首先確保
data.txt的換行字元(Newline Character)是CR+TF(Windows)
Encoding是UTF-8 without Signature
如果不按這個標準來,很容易出現詞條數目對不上。
下面正式進行troubleshooting:
1.Invalid keyword at position
這是最常見的問題之一,可以使用谷歌搜尋:
site:pdawiki.com Invalid keyword at position:
Begining loading source file...
Content is longer then 8388608 at position: 0 of the source file
Failed to load source file, process cancelled
Begining loading source file...
Invalid keyword at position: 155387606 of the source file
Failed to load source file, process cancelled
Begining loading source file...
Invalid keyword at position: 155387606 of the source file
Failed to load source file, process cancelled
可能是某個詞頭缺失,導致</>的上一行,是空行。
可以在sublime text中開啟檔案,使用正則搜尋搜尋:
^\s\n
把詞頭新增上去即可。
如果想要精確定位到position: 155387606
可以在notepad++中開啟檔案,然後在Search > Go To(或者直接快捷方式:Ctrl + G),在彈出的皮膚中,選擇Offset,把155387606輸入,按OK,即可定位。

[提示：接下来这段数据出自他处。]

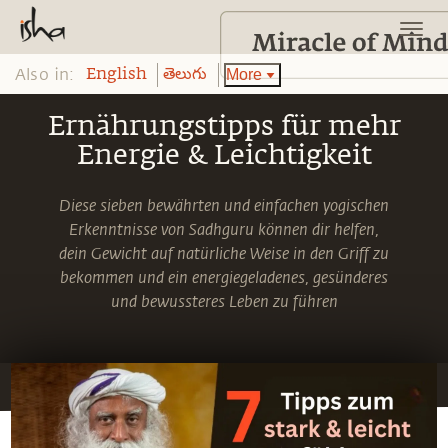
Also in:
More
English
తెలుగు
Ernährungstipps für mehr
Energie & Leichtigkeit
Diese sieben bewährten und einfachen yogischen
Erkenntnisse von Sadhguru können dir helfen,
dein Gewicht auf natürliche Weise in den Griff zu
bekommen und ein energiegeladenes, gesünderes
und bewussteres Leben zu führen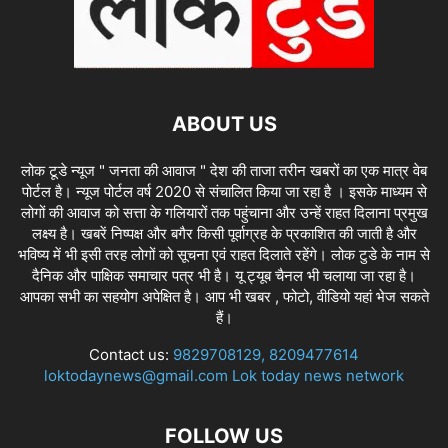
ABOUT US
लोक टूडे न्यूज " जनता की आवाज " देश की ताजा तरीन खबरों का एक मात्र वेब
पोर्टल है। न्यूज पोर्टल वर्ष 2020 से संचालित किया जा रहा है । इसके माध्यम से
लोगों की आवाज को सत्ता के गलियारों तक पहुंचाना और उन्हें राहत दिलाना प्रमुख
लक्ष्य है। खबरें निष्पक्ष और बगैर किसी पूर्वाग्रह के प्रकाशित की जाती है और
भविष्य में भी इसी तरह लोगों को सूचना एवं राहत दिलाते रहेंगे। लोक टुडे के नाम से
दैनिक और पाक्षिक समाचार पत्र भी है। यू ट्यूब चैनल भी चलाया जा रहा है।
आपका सभी का सहयोग अपेक्षित है। आप भी खबर , फोटो, वीडियो यहां भेज सकते
हैं।
Contact us:
9829708129, 8209477614
loktodaynews@gmail.com Lok today news network
FOLLOW US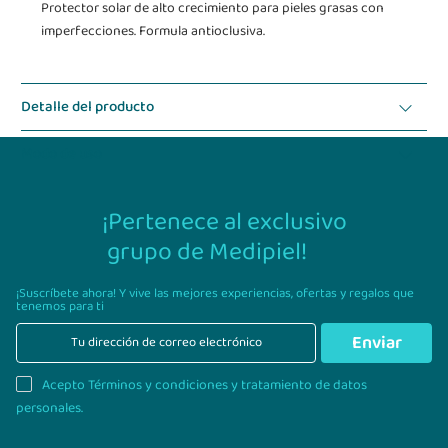
Protector solar de alto crecimiento para pieles grasas con
imperfecciones. Formula antioclusiva.
Detalle del producto
Modo de uso
¡Pertenece al exclusivo
grupo de Medipiel!
¡Suscríbete ahora! Y vive las mejores experiencias,
ofertas y regalos que
tenemos para ti
Enviar
Acepto Términos y condiciones y tratamiento de datos
personales.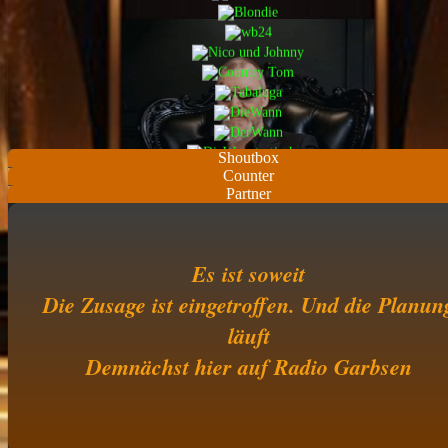
Shoutbox
Counter
Partner
Es ist soweit
Die Zusage ist eingetroffen. Und die Planun
läuft
Demnächst hier auf Radio Garbsen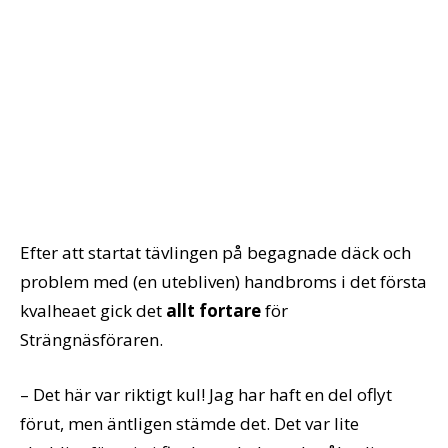
Efter att startat tävlingen på begagnade däck och
problem med (en utebliven) handbroms i det första
kvalheaet gick det
allt fortare
för
Strängnäsföraren.
– Det här var riktigt kul! Jag har haft en del oflyt
förut, men äntligen stämde det. Det var lite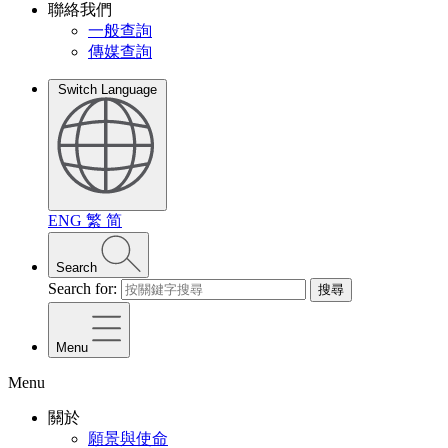
聯絡我們
一般查詢
傳媒查詢
Switch Language
ENG
繁
简
Search
Search for:
搜尋
Menu
Menu
關於
願景與使命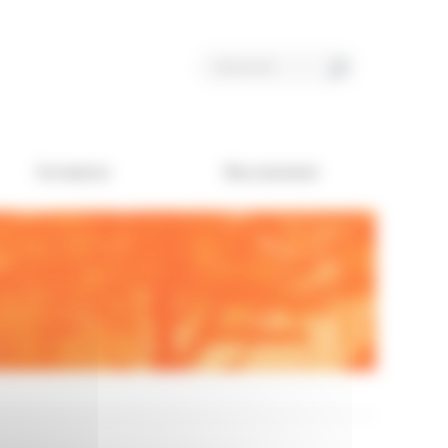
Formation
Recrutement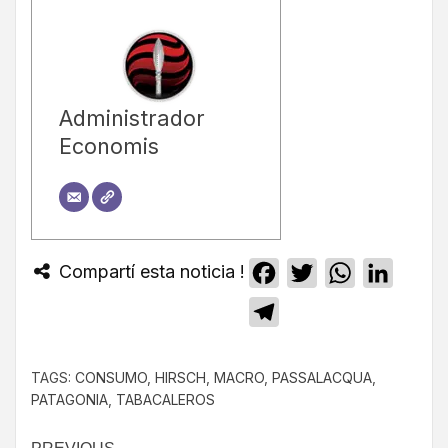
Administrador
Economis
Compartí esta noticia !
Facebook
Twitter
WhatsApp
Linked
Telegram
TAGS:
CONSUMO
,
HIRSCH
,
MACRO
,
PASSALACQUA
,
PATAGONIA
,
TABACALEROS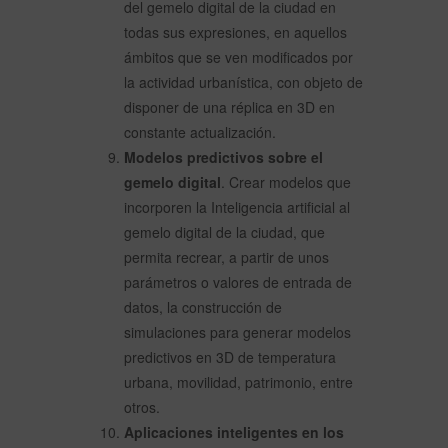
del gemelo digital de la ciudad en
todas sus expresiones, en aquellos
ámbitos que se ven modificados por
la actividad urbanística, con objeto de
disponer de una réplica en 3D en
constante actualización.
Modelos predictivos sobre el
gemelo digital
. Crear modelos que
incorporen la Inteligencia artificial al
gemelo digital de la ciudad, que
permita recrear, a partir de unos
parámetros o valores de entrada de
datos, la construcción de
simulaciones para generar modelos
predictivos en 3D de temperatura
urbana, movilidad, patrimonio, entre
otros.
Aplicaciones inteligentes en los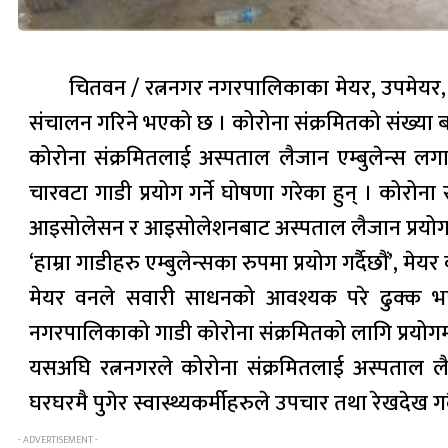
चितवन / रत्ननगर नगरपालिकाका मेयर, उपमेयर, प
संचालन गरिने भएको छ । कोरोना संक्रमितको संख्या 
कोरोना संक्रमितलाई अस्पताल लैजान एम्बुलेन्स 
चारवटा गाडी प्रयोग गर्ने घोषणा गरेका हुन् । कोर
आइसोलेसन र आइसोलेशनबाट अस्पताल लैजान प्रयोग
‘हाम्रा गाडीहरु एम्बुलेन्सका रुपमा प्रयोग गर्दैछौं’,
मेयर वनले सवारी साधनको आवश्यक परे ढुक्क भएर
नगरपालिकाको गाडी कोरोना संक्रमितको लागि प्रयोग
यसअघि रत्ननगरले कोरोना संक्रमितलाई अस्पताल लै
घरघरमै पुगेर स्वास्थ्यकर्मीहरुले उपचार तथा रेखदेख ग
- ADVERTISEMENT -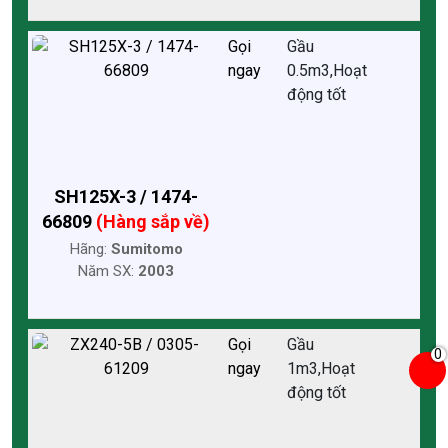
Gọi
Gầu
ngay
0.5m3,Hoạt
động tốt
SH125X-3 / 1474-
66809
(Hàng sắp về)
Hãng:
Sumitomo
Năm SX:
2003
Gọi
Gầu
0
ngay
1m3,Hoạt
động tốt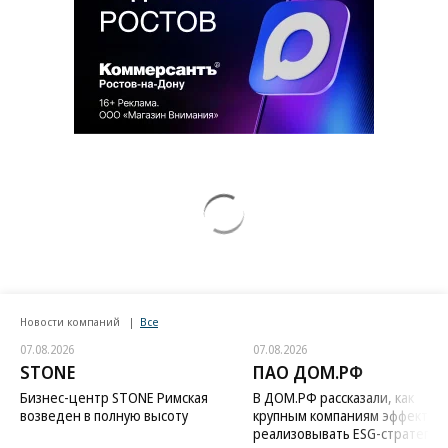
Новости компаний
Все
07.08.2026
07.08.2026
STONE
ПАО ДОМ.РФ
Бизнес-центр STONE Римская
В ДОМ.РФ рассказали, как
возведен в полную высоту
крупным компаниям эффектив
реализовывать ESG-стратегию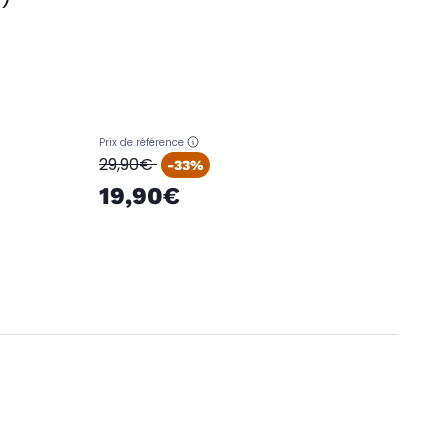
Prix de référence
oldPrice
29,90€
-33%
19,90€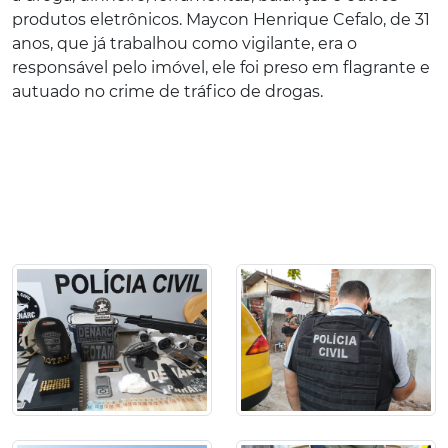
produtos eletrônicos. Maycon Henrique Cefalo, de 31
anos, que já trabalhou como vigilante, era o
responsável pelo imóvel, ele foi preso em flagrante e
autuado no crime de tráfico de drogas.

參照:https://www.pdawiki.com/forum/forum.php?mod=redirect&goto=findpost&ptid=29944&pid=829673
Begining loading source file...
Done
Time used for this section: 2 seconds
Sorting dictionary...
Done!
Begin processing index...
Done!
Original index size = 1607KB, compressed size = 630KB, compression ratio = 39%
Time used for this section: 0 seconds
Begin processing data contents...
Done!
Original text size = 385953KB, compressed size = 46816KB, compression ratio = 12%
Time used for this section: 10 seconds
Number of entries: 91531
Conversion succeed!